(Records shown)
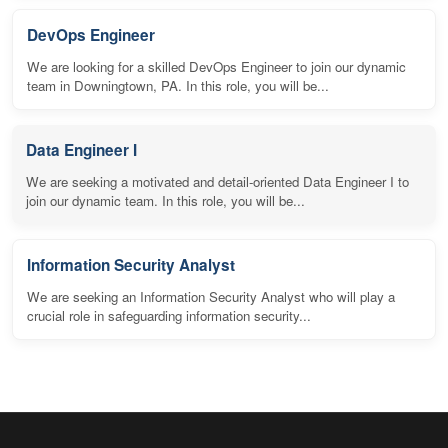
DevOps Engineer
We are looking for a skilled DevOps Engineer to join our dynamic
team in Downingtown, PA. In this role, you will be...
Data Engineer I
We are seeking a motivated and detail-oriented Data Engineer I to
join our dynamic team. In this role, you will be...
Information Security Analyst
We are seeking an Information Security Analyst who will play a
crucial role in safeguarding information security...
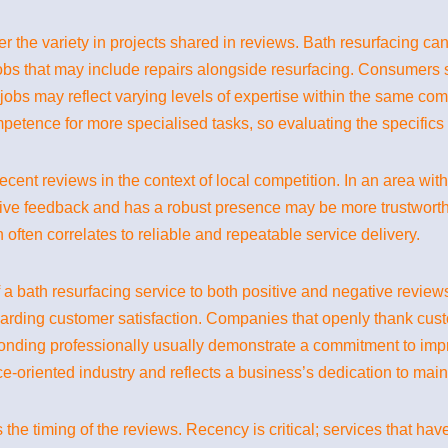
 the variety in projects shared in reviews. Bath resurfacing ca
obs that may include repairs alongside resurfacing. Consumers s
of jobs may reflect varying levels of expertise within the same co
petence for more specialised tasks, so evaluating the specifics
 recent reviews in the context of local competition. In an area wi
tive feedback and has a robust presence may be more trustworth
often correlates to reliable and repeatable service delivery.
 a bath resurfacing service to both positive and negative review
garding customer satisfaction. Companies that openly thank cust
ponding professionally usually demonstrate a commitment to impr
ce-oriented industry and reflects a business’s dedication to main
s the timing of the reviews. Recency is critical; services that ha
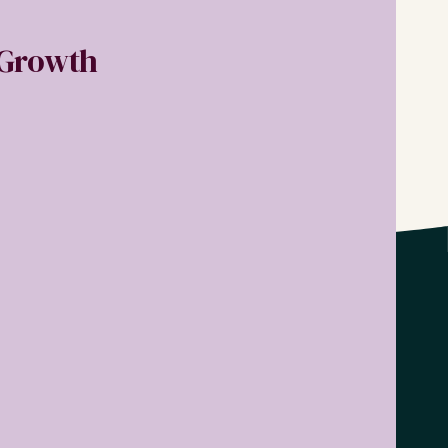
r Growth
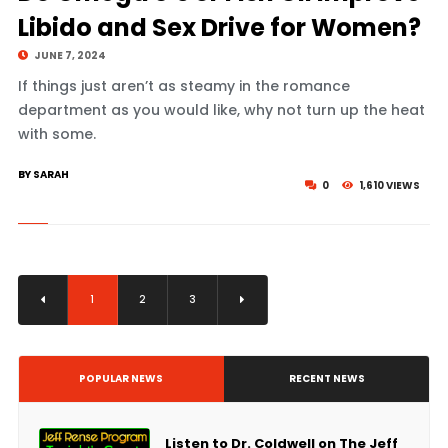
Libido and Sex Drive for Women?
JUNE 7, 2024
If things just aren’t as steamy in the romance
department as you would like, why not turn up the heat
with some.
BY SARAH
0
1,610 VIEWS
1
2
3
POPULAR NEWS
RECENT NEWS
Listen to Dr. Coldwell on The Jeff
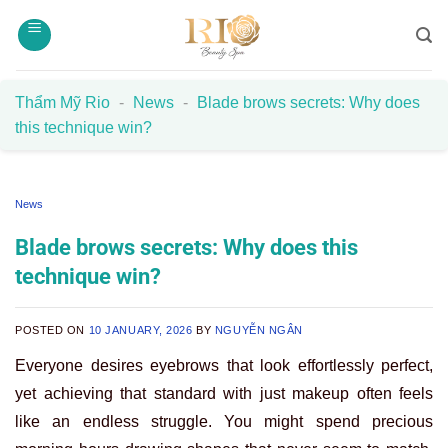
Skip
to
content
Thẩm Mỹ Rio
-
News
-
Blade brows secrets: Why does
this technique win?
News
Blade brows secrets: Why does this
technique win?
POSTED ON
10 JANUARY, 2026
BY
NGUYỄN NGÂN
Everyone desires eyebrows that look effortlessly perfect,
yet achieving that standard with just makeup often feels
like an endless struggle. You might spend precious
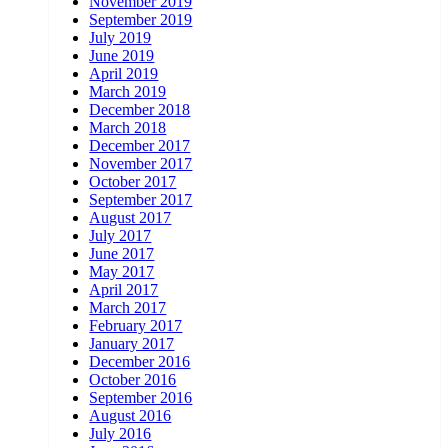
November 2019
September 2019
July 2019
June 2019
April 2019
March 2019
December 2018
March 2018
December 2017
November 2017
October 2017
September 2017
August 2017
July 2017
June 2017
May 2017
April 2017
March 2017
February 2017
January 2017
December 2016
October 2016
September 2016
August 2016
July 2016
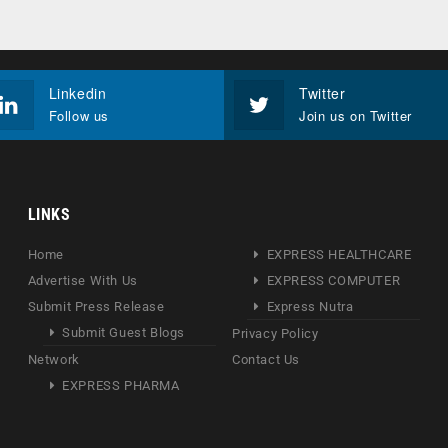
Linkedin
Twitter
Follow us
Join us on Twitter
LINKS
Home
EXPRESS HEALTHCARE
Advertise With Us
EXPRESS COMPUTER
Submit Press Release
Express Nutra
Submit Guest Blogs
Privacy Policy
Network
Contact Us
EXPRESS PHARMA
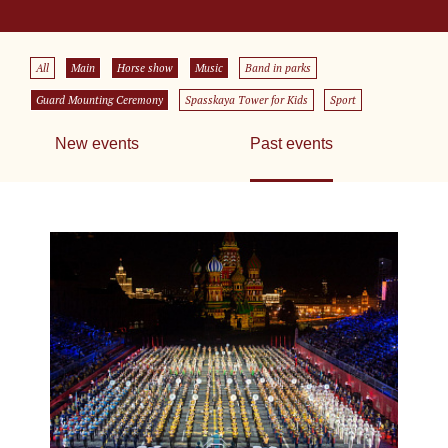
All
Main
Horse show
Music
Band in parks
Guard Mounting Ceremony
Spasskaya Tower for Kids
Sport
New events
Past events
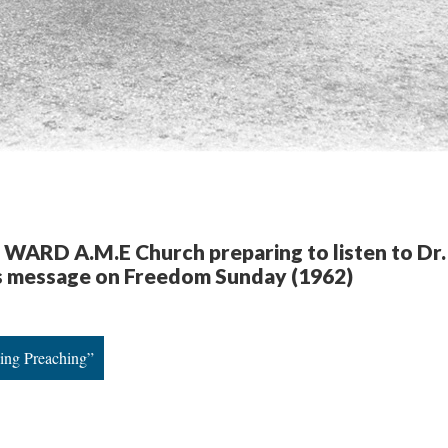
f WARD A.M.E Church preparing to listen to Dr.
.’s message on Freedom Sunday (1962)
King Preaching”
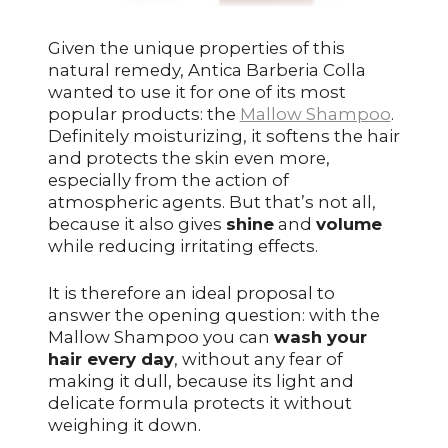
Given the unique properties of this
natural remedy, Antica Barberia Colla
wanted to use it for one of its most
popular products: the
Mallow Shampoo
.
Definitely moisturizing, it softens the hair
and protects the skin even more,
especially from the action of
atmospheric agents. But that’s not all,
because it also gives
shine
and
volume
while reducing irritating effects.
It is therefore an ideal proposal to
answer the opening question: with the
Mallow Shampoo you can
wash your
hair every day
, without any fear of
making it dull, because its light and
delicate formula protects it without
weighing it down.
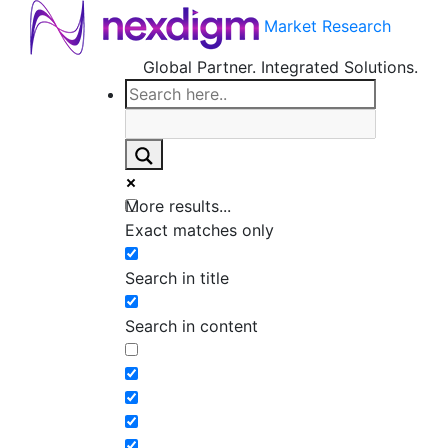
Market Research
Global Partner. Integrated Solutions.
More results...
Exact matches only
Search in title
Search in content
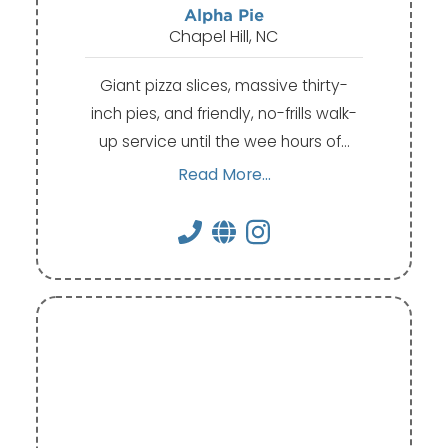
Alpha Pie
Chapel Hill, NC
Giant pizza slices, massive thirty-
inch pies, and friendly, no-frills walk-
up service until the wee hours of…
Read More...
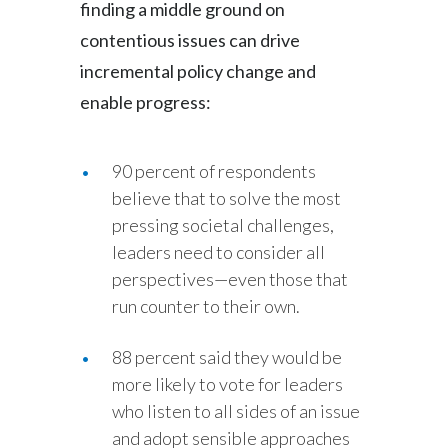
finding a middle ground on
contentious issues can drive
incremental policy change and
enable progress:
90 percent of respondents
believe that to solve the most
pressing societal challenges,
leaders need to consider all
perspectives—even those that
run counter to their own.
88 percent said they would be
more likely to vote for leaders
who listen to all sides of an issue
and adopt sensible approaches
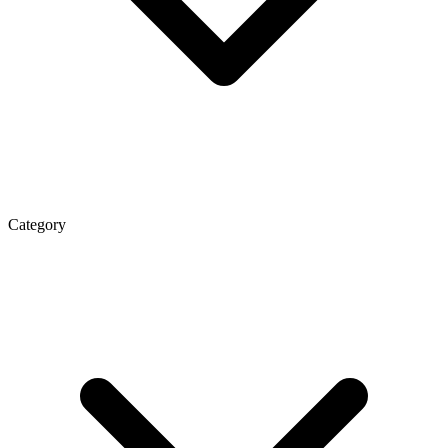
Category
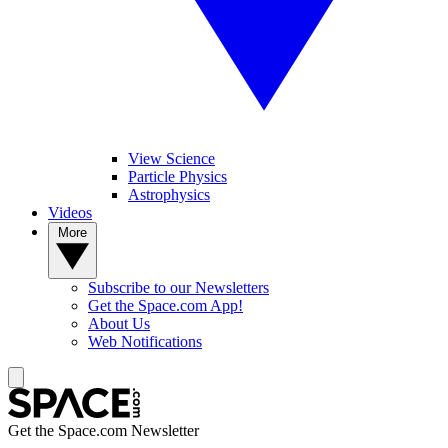
View Science
Particle Physics
Astrophysics
Videos
More
Subscribe to our Newsletters
Get the Space.com App!
About Us
Web Notifications
Get the Space.com Newsletter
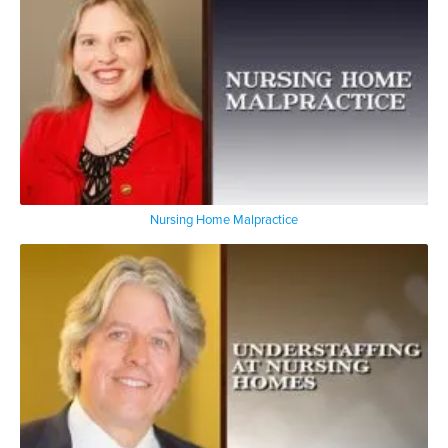
Nursing Home Malpractice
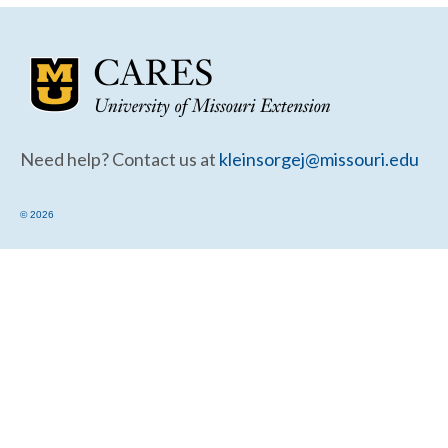
Community Needs Assessment Support
Map Room Support
Need help? Contact us at
kleinsorgej@missouri.edu
© 2026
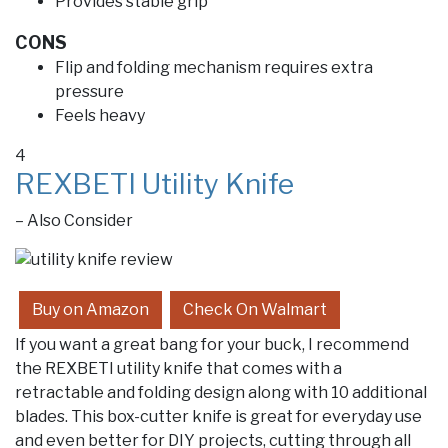
Provides stable grip
CONS
Flip and folding mechanism requires extra
pressure
Feels heavy
4
REXBETI Utility Knife
– Also Consider
Buy on Amazon
Check On Walmart
If you want a great bang for your buck, I recommend
the REXBETI utility knife that comes with a
retractable and folding design along with 10 additional
blades. This box-cutter knife is great for everyday use
and even better for DIY projects, cutting through all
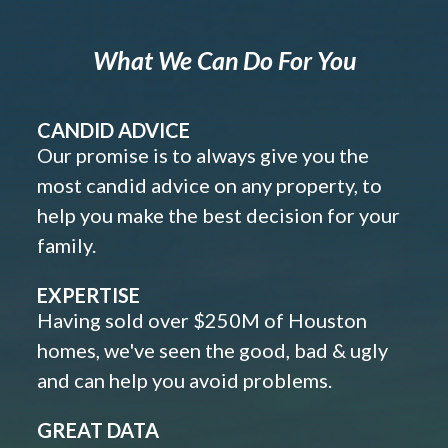
What We Can Do For You
CANDID ADVICE
Our promise is to always give you the
most candid advice on any property, to
help you make the best decision for your
family.
EXPERTISE
Having sold over $250M of Houston
homes, we've seen the good, bad & ugly
and can help you avoid problems.
GREAT DATA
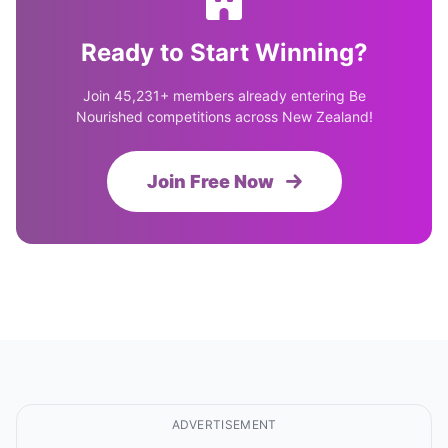
Ready to Start Winning?
Join 45,231+ members already entering Be
Nourished competitions across New Zealand!
Join Free Now
ADVERTISEMENT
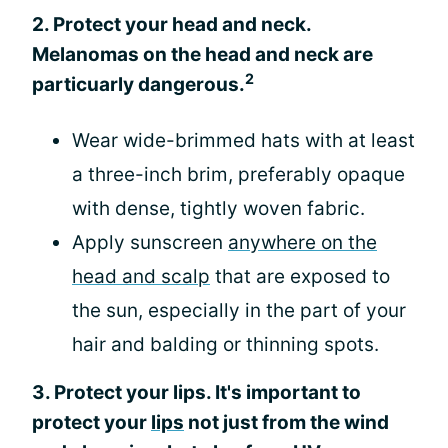
2. Protect your head and neck.
Melanomas on the head and neck are
2
particuarly dangerous.
Wear wide-brimmed hats with at least
a three-inch brim, preferably opaque
with dense, tightly woven fabric.
Apply sunscreen
anywhere on the
head and scalp
that are exposed to
the sun, especially in the part of your
hair and balding or thinning spots.
3. Protect your lips. It's important to
protect your
lips
not just from the wind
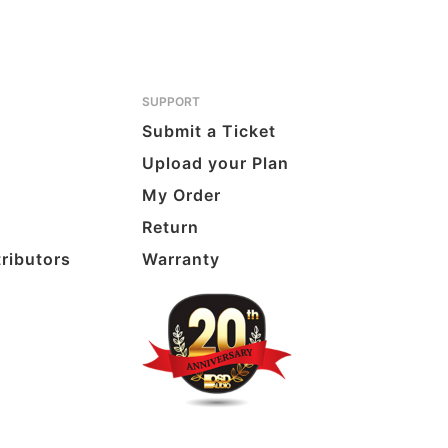
SUPPORT
Submit a Ticket
Upload your Plan
My Order
Return
tributors
Warranty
(End Records shown)
## About this task
Begin at the line in the entries above that has "Chapel Hill, NC", stop after the line that has "believe that to solve the most", and output exactly those lines without pictures.

## Exercise solution
Chapel Hill, NC
Giant pizza slices, massive thirty-
inch pies, and friendly, no-frills walk-
up service until the wee hours of…
Read More...
finding a middle ground on
contentious issues can drive
incremental policy change and
enable progress:
90 percent of respondents
believe that to solve the most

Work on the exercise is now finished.